Throughout the listing below, show every line in which "oppose" occurs.
(Beginning of THE INPUT)
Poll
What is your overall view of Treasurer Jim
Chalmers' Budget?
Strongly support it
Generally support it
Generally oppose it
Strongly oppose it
(End of THE INPUT)
# [SOLUTION TO THIS PROBLEM]
Generally oppose it
Strongly oppose it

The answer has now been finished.